The problem. Each entry has to be given again in its exact wording, and no picture may appear in the result.

Extracted records.
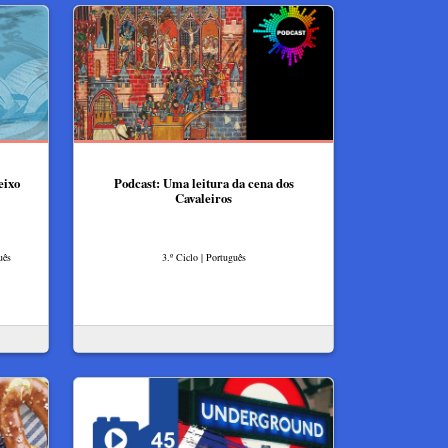
eixo
Podcast: Uma leitura da cena dos
Cavaleiros
uês
3.º Ciclo | Português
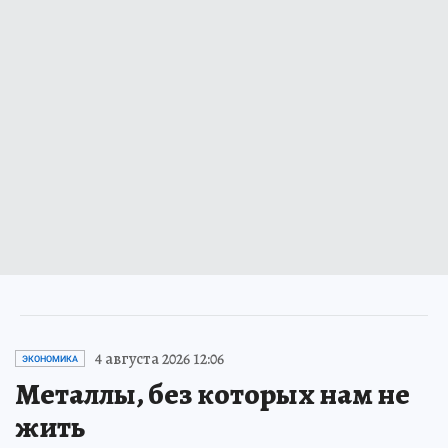
4 августа 2026 12:06
ЭКОНОМИКА
Металлы, без которых нам не
жить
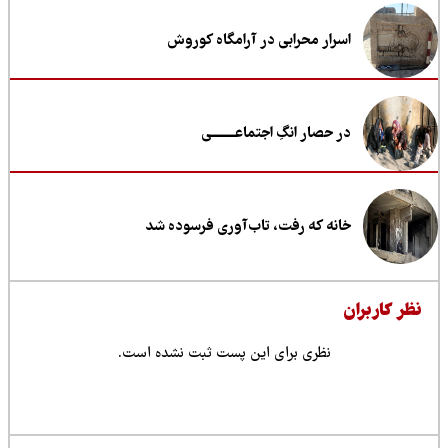
اسرار محرابی در آرامگاه کوروش
در حصار انگِ اجتماعــــــــی
خانه که رفت، تاب‌آوری فرسوده شد
ظر کاربران
نظری برای این پست ثبت نشده است.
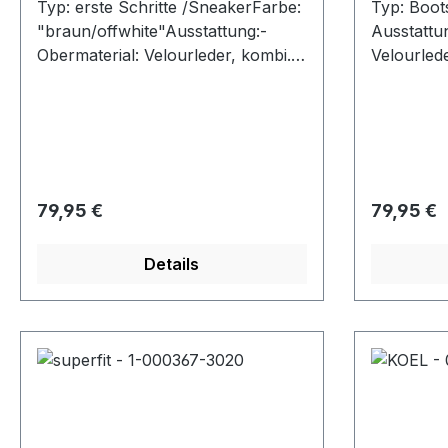
Typ: erste Schritte /SneakerFarbe:
Typ: Boot
"braun/offwhite"Ausstattung:-
Ausstattun
Obermaterial: Velourleder, kombi.-
Velourled
Lederfutter- herausnehmbare
wasserfe
Lederdecksohle- Schnürung- flexi
herausne
ble Laufsohle
atmungskti
Laufsohle
Schaftran
M- Model
Regulärer Preis:
Regulärer
79,95 €
79,95 €
Details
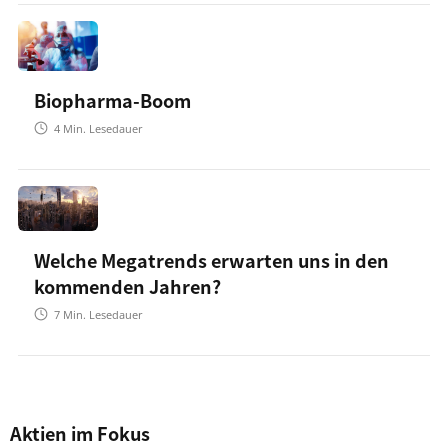
Biopharma-Boom
4
Min. Lesedauer
Welche Megatrends erwarten uns in den
kommenden Jahren?
7
Min. Lesedauer
Aktien im Fokus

Result.
eixo
Podcast: Uma leitura da cena dos
Cavaleiros
uês
3.º Ciclo | Português
4 августа 2026 12:06
ЭКОНОМИКА
Металлы, без которых нам не
жить
اسرار محرابی در آرامگاه کوروش
در حصار انگِ اجتماعــــــــی
خانه که رفت، تاب‌آوری فرسوده شد
ظر کاربران
نظری برای این پست ثبت نشده است.
Typ: erste Schritte /SneakerFarbe:
Typ: Boot
"braun/offwhite"Ausstattung:-
Ausstattun
Obermaterial: Velourleder, kombi.-
Velourled
Lederfutter- herausnehmbare
wasserfe
Lederdecksohle- Schnürung- flexi
herausne
ble Laufsohle
atmungskti
Laufsohle
Schaftran
M- Model
Regulärer Preis:
Regulärer
79,95 €
79,95 €
Details
Biopharma-Boom
4
Min. Lesedauer
Welche Megatrends erwarten uns in den
kommenden Jahren?
7
Min. Lesedauer
Aktien im Fokus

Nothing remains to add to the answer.